Now, compare this to what happens when you’re in the grip of anxiety.

When you get anxious, you tend to do what’s called thoracic -or chest- breathing, releasing quick, shallow breaths in rapid succession.

Often, instead of slowing down your breathing, you get caught up in how those rapid breaths make you feel as though you’re not getting enough oxygen, thus escalating the level of panic. This sends all kinds of confusing signals to the brain which, in response, sends its own signals back through the body, negatively affecting your levels of oxygen and carbon dioxide. As a result, your blood isn’t sufficiently oxygenated and thus you end up with all the classic symptoms of anxiety and panic attacks such as a thumping heart, dizziness and muscle tension.

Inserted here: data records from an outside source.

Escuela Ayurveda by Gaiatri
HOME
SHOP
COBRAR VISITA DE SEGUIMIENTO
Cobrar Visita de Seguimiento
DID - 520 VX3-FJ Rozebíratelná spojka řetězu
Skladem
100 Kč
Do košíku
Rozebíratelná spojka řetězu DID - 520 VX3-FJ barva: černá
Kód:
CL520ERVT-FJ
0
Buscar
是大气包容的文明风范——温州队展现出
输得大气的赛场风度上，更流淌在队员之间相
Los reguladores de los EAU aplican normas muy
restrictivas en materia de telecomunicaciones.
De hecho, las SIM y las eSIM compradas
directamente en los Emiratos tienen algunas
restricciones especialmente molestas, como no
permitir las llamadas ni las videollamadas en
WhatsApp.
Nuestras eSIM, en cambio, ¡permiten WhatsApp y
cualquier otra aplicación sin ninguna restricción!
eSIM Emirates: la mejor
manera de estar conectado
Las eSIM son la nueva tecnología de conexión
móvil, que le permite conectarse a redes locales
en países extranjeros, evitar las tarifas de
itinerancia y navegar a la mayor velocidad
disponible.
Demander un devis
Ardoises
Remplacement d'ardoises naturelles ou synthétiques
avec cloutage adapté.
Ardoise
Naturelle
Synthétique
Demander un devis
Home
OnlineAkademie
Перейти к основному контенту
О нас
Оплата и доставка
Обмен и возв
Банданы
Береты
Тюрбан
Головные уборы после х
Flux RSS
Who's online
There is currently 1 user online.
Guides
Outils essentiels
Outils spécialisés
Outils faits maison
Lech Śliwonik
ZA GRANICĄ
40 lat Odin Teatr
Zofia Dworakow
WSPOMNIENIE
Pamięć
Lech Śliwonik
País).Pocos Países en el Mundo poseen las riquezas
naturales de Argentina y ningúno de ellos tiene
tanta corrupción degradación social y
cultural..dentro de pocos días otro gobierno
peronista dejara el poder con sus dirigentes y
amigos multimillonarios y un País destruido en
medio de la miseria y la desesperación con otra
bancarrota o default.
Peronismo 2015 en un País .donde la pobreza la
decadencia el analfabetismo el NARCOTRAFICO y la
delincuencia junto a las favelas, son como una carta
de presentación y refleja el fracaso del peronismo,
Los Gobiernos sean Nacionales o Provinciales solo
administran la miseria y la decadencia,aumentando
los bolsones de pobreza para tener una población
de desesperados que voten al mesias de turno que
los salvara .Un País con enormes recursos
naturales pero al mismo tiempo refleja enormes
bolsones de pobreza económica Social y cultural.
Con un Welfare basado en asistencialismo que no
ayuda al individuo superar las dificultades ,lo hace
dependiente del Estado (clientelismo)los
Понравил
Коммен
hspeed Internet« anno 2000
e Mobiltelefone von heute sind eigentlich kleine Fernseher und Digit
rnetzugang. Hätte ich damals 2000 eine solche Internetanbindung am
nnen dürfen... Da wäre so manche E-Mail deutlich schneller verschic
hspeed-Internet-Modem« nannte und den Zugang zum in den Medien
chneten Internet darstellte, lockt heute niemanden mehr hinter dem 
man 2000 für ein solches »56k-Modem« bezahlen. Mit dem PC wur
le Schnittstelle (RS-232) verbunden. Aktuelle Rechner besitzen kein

When you finally take note of our breathing and consciously return it to slow, even diaphragmatic breathing (breathing using your diaphragm), you signal to your brain that it’s time to correct the oxygen and carbon dioxide levels, alleviating those symptoms and making you feel calm and relaxed in the process.

So, that’s the science stuff out of the way, but how do you actually use breathing exercises for anxiety?

Quick and effective breathing exercises for anxiety

Here are five quick and effective techniques you can use right now, or whenever you need them, to return yourself to a peaceful state of calm.

1. Easy abdominal breathing technique

Let’s start with one of the simplest and most effective techniques available.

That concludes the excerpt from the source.